▸ **WORK ITEM**: Look through the data below and say how many of its lines contain "manager", adding nothing else.

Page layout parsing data
>>>

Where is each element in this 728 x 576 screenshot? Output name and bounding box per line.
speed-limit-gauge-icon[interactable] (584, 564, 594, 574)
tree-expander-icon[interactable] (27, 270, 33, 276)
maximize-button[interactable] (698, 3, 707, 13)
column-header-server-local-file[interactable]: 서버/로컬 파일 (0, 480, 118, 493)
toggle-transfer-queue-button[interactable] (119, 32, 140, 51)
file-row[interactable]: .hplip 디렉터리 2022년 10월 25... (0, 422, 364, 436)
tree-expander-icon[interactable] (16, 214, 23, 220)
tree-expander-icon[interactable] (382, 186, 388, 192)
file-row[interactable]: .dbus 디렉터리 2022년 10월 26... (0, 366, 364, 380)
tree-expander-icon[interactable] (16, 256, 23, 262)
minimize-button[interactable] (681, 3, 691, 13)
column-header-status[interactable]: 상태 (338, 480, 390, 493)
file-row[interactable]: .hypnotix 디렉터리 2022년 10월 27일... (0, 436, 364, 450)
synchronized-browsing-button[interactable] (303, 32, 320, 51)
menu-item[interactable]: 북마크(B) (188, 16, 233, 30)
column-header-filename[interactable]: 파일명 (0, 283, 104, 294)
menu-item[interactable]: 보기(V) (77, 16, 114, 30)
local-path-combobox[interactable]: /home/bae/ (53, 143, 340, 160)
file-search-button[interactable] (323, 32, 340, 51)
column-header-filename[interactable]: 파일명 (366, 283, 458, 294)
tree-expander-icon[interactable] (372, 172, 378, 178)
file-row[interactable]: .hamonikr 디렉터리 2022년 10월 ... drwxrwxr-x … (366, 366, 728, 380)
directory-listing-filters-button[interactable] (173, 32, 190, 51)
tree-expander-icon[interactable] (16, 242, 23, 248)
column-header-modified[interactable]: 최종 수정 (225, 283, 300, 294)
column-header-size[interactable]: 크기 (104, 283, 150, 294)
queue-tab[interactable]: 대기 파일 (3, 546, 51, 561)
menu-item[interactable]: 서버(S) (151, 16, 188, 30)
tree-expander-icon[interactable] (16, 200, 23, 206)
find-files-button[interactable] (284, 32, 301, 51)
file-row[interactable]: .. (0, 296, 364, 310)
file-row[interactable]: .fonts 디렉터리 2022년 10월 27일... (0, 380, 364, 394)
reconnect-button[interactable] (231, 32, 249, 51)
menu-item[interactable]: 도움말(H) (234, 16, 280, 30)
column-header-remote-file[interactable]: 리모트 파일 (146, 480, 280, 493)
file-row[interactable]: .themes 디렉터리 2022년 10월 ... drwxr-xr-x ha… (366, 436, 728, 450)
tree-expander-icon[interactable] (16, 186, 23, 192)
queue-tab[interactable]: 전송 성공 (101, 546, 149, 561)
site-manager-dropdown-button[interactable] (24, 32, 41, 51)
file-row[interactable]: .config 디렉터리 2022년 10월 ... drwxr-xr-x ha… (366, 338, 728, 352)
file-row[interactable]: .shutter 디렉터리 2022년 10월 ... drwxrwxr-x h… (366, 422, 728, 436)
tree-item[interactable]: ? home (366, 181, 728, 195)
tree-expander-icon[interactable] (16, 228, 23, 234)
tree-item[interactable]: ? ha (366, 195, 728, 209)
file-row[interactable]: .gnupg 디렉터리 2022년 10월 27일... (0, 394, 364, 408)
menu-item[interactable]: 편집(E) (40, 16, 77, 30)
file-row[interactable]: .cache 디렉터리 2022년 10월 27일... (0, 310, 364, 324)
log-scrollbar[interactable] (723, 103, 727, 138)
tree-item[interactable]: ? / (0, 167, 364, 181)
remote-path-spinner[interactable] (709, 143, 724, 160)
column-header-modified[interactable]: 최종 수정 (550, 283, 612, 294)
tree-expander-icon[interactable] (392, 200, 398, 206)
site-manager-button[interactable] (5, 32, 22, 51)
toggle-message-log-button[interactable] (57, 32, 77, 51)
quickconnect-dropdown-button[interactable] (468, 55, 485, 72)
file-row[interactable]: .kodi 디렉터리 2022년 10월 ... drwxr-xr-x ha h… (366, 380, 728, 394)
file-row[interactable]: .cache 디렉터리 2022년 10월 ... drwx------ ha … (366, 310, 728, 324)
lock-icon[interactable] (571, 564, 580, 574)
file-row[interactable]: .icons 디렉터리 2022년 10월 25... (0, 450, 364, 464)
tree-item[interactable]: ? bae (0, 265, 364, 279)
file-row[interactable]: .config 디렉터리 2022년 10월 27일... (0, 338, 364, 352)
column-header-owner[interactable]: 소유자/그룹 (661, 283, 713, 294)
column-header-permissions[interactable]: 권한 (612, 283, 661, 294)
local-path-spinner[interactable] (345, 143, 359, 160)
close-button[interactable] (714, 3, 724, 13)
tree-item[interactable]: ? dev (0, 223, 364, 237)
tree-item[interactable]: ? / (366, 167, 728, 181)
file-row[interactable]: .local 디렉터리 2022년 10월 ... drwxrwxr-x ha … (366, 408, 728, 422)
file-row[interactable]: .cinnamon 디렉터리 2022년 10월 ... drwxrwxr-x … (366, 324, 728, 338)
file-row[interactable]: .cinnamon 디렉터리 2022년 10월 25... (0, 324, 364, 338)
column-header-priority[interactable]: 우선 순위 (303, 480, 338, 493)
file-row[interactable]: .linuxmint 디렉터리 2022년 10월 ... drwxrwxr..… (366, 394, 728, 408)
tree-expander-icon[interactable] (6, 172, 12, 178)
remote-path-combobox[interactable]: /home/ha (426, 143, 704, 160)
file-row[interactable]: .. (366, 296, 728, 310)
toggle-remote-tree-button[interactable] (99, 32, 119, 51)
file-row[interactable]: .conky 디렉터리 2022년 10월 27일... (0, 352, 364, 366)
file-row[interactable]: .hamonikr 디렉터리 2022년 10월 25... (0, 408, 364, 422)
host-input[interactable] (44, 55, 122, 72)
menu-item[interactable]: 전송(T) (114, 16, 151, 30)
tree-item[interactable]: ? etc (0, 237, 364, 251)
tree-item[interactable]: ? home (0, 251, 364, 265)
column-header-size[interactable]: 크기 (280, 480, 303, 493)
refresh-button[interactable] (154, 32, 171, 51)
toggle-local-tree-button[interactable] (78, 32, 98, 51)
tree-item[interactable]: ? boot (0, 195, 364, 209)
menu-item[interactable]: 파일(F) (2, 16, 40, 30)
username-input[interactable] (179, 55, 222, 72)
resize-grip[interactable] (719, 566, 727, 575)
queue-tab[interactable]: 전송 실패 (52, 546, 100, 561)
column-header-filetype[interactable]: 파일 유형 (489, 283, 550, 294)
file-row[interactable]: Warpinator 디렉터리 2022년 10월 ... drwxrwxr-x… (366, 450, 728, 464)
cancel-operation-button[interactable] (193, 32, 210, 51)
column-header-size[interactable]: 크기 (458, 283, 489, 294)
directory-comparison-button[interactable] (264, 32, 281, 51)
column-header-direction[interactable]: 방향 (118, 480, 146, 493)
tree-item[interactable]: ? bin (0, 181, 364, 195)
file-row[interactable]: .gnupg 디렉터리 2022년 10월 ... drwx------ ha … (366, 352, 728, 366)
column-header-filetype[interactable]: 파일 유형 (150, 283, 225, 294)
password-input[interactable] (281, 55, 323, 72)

<<<

▸ **TASK OUTPUT**: 2